Albedo is a measure for the amount of energy reflected by a surface. Dark-coloured surfaces absorb most energy and reflect very little, so their albedo is close to zero. Pale-coloured surfaces, on the contrary, have high albedo as they reflect almost all of the energy. The energy that comes from the Sun is reflected by the atmosphere, clouds, and the Earth’s different surfaces (land, water, and ice). The amount of radiation reflected back from the Earth is called the planetary albedo.
There is a balance between the heat that is absorbed and the one returned to space, but this proportion can be altered by natural causes such as fires, hurricanes, volcanic eruptions and even plagues of insects that destroy vegetation. That is why the albedo effect plays a role in global warming. In areas of perpetual snow or ice, as in the poles, the albedo is very high because the snow and ice reflect practically all solar radiation, which contributes to decreasing the global temperature. Forests, on the other hand, have low albedo because the colour green absorbs a lot of radiation and therefore does not reflect almost any sunlight, thus contributing to increased warming in a certain area.
The albedo effect is part of the Earth’s energy balance, and both water and living beings are part of this unstable balance.
Yellow, blue and red dye
Two pieces of white cloth
We dilute the dyes in water and place each colour in a beaker. We connect the beakers with the white cloths. The water will ascend through the cloth, and the colours will mix. This is due to capillarity.

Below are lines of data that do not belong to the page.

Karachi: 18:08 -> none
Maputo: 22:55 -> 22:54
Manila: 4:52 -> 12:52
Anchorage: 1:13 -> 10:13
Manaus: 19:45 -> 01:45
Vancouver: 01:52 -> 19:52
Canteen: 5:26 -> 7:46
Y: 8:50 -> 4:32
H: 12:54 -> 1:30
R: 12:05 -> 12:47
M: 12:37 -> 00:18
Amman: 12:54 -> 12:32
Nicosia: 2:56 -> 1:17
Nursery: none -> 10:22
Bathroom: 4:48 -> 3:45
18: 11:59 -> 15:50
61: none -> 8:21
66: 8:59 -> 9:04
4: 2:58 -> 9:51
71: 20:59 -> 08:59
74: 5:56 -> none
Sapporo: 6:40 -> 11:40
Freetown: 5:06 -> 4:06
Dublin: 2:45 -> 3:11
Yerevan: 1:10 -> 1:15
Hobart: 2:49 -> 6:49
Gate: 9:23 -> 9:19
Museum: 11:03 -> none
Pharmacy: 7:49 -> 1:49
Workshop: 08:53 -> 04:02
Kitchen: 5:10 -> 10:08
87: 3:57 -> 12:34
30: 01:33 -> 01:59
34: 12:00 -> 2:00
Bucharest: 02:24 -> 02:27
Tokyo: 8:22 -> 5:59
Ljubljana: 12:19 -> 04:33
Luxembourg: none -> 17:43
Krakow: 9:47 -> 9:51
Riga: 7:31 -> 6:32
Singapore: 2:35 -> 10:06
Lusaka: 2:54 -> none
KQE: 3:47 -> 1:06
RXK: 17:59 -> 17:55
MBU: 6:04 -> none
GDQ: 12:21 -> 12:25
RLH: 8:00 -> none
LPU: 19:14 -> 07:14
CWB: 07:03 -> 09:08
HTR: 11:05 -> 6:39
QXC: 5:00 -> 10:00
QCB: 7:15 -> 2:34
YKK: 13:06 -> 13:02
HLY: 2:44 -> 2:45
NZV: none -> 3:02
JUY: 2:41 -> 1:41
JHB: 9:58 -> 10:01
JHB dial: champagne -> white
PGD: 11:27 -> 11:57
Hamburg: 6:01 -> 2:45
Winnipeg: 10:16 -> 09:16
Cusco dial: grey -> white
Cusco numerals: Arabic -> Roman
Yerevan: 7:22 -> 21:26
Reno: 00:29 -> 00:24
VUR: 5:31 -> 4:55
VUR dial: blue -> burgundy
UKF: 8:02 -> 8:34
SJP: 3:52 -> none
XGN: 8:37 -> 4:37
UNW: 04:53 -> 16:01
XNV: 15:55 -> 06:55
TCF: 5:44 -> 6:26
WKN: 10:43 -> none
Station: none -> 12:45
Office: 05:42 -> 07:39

Capillarity is a physical phenomenon that allows a liquid to rise to a certain height through very fine vessels. When a glass capillary tube is placed in a container of water, the water level will rise inside the tube. Now, if another tube with a larger diameter is introduced, the water that will enter it will show a lower level with respect to the narrower tube.
Plants absorb water and other substances from the soil through their roots. These substances are transported to the leaves by conductive vessels thanks to capillarity.
Astrobiology is a multidisciplinary science which covers various areas of traditional sciences. According to the NASA Astrobiology Institute, it focuses on three fundamental questions:
- How did life emerge and evolve?
- Does life exist in other parts of the universe?
- What is the future of life on Earth and beyond?
By using project-based learning, we complement the different topics contained in the curriculum with practical experiments.
We have found that this methodology
- is highly motivating,
- promotes skills development,
- allows students to design tasks based on the resolution of challenges,
- encourages socialization by exchanging knowledge in the classroom.
Astrobiology and science exploration are topics that permit the study of different areas of sciences cooperatively.